Teaching

As the number and scope of environmental challenges has grown in recent years, my passion for training the next generation of environmental problem solvers has grown in parallel. In my teaching, I focus on providing an environment where students can develop their field work, communication, and quantitative skills. In the past, I have taught lab courses, lectures, and workshops in:

Limnology

Statistical computing with R

Science Communication

Zoology

Fish Ecology

Our careers depend on our ability to communicate effectively. Communicating effectively helps others to learn from our work, recognize its message, and integrate that message into their understanding of how the world works. However, many scientists are under-trained in how to communicate their science effectively. I gave this workshop in 2019, 2020, 2022, and 2023 in support of the Global Lake Ecological Observatory Network Student Association. In the workshop, I present three simple guidelines that can help us get funding, write well-structured manuscripts, and design effective posters and oral presentations. 

Here we are doing an improv activity to get us thinking about how to take other peoples' perspective--a key part of effective science communication.

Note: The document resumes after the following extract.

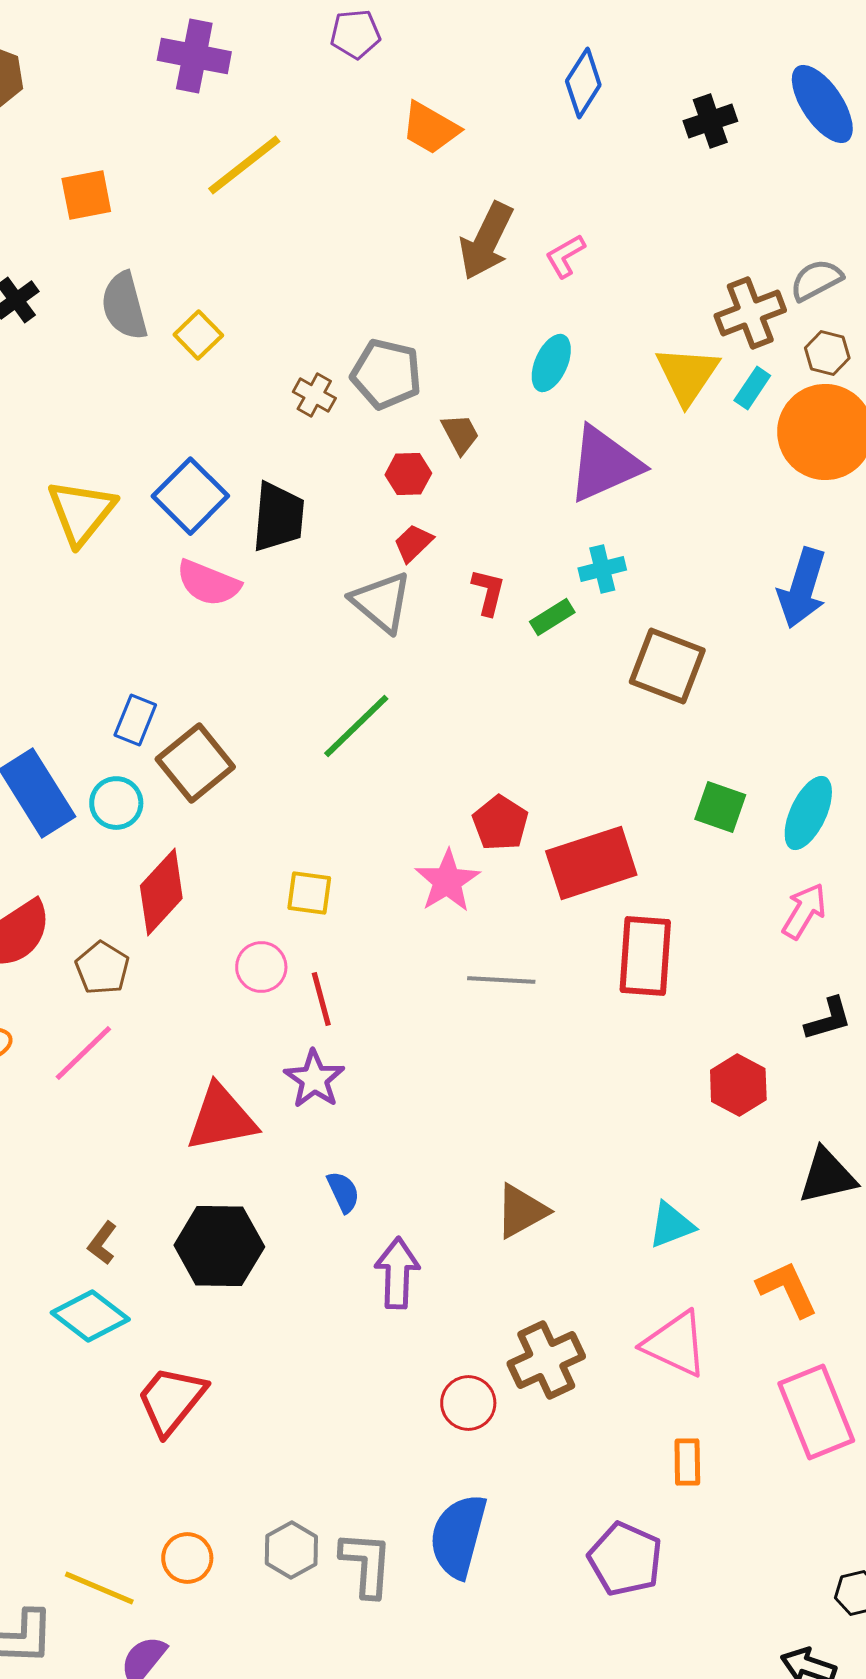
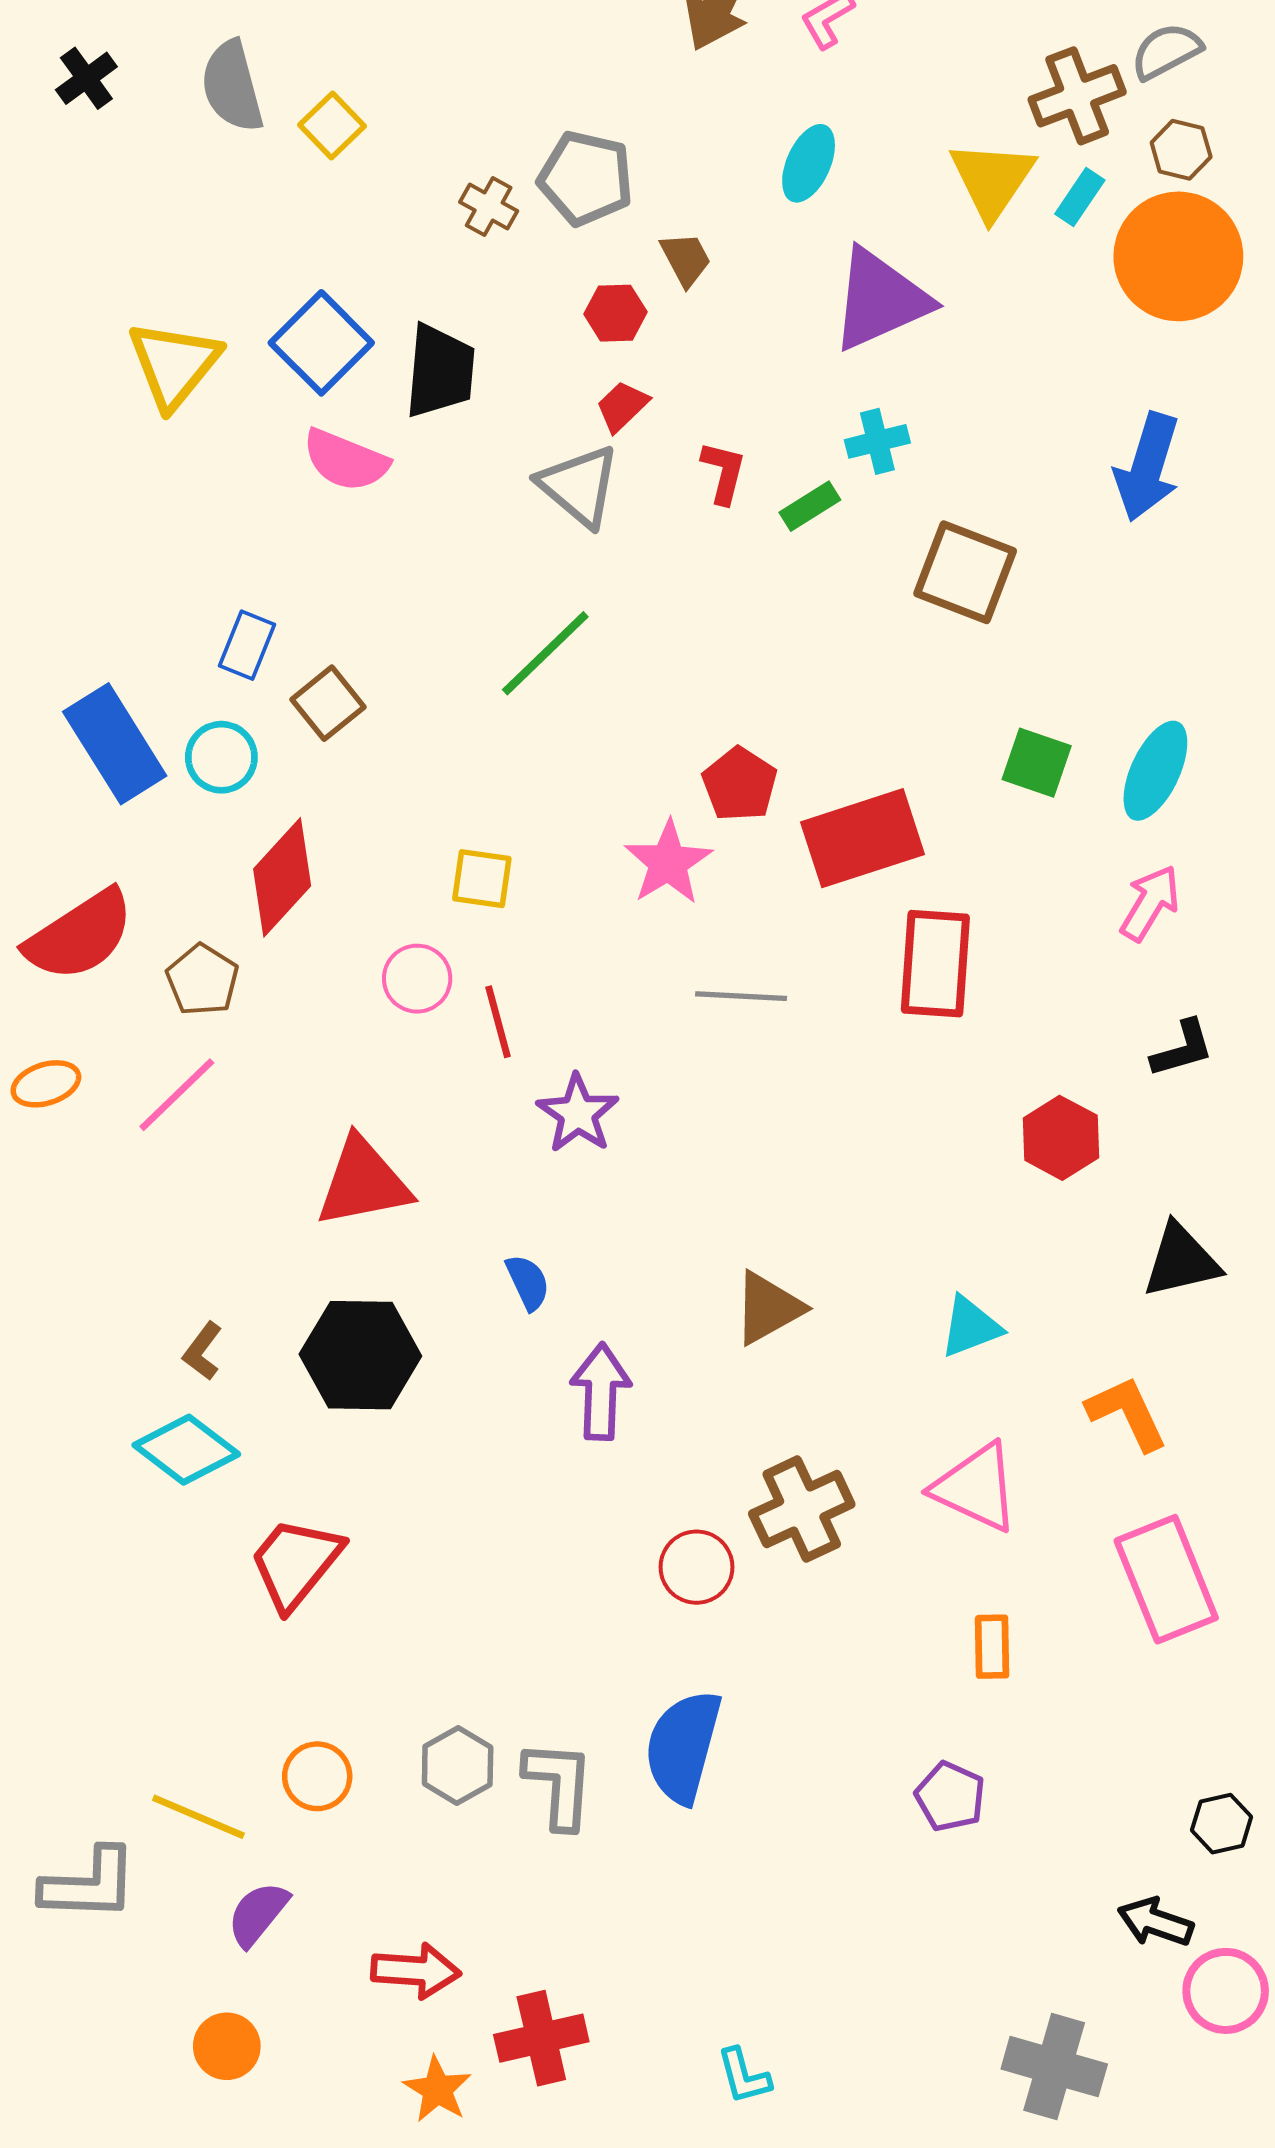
brown square: (195, 763) -> (328, 703), size x0.7
purple star: (314, 1079) -> (578, 1114), moved
purple pentagon: (625, 1559) -> (950, 1797), moved, size x0.7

Aquatic scientists often take a discretized view of waterbodies—they classify them, divide them into zones, promote discrete management targets, and use research tools, experimental designs, and statistical analyses focused on discretization. By offering useful shortcuts, this approach to aquatic ecology has benefited the way we understand, manage, and communicate about waterbodies. But the research questions and the research tools in aquatic science are changing rapidly in the era of big data, with consequences for the relevance of our current discretization schemes. In this invited lecture, I examine how and why we discretize and argue that rethinking the extent to which we must discretize gives us an exceptional chance to advance aquatic ecology in new ways.

In 2015, I taught a three-day, hands-on workshop about how to use advanced statistical computing 

to address problems of conservation concern in Gabon.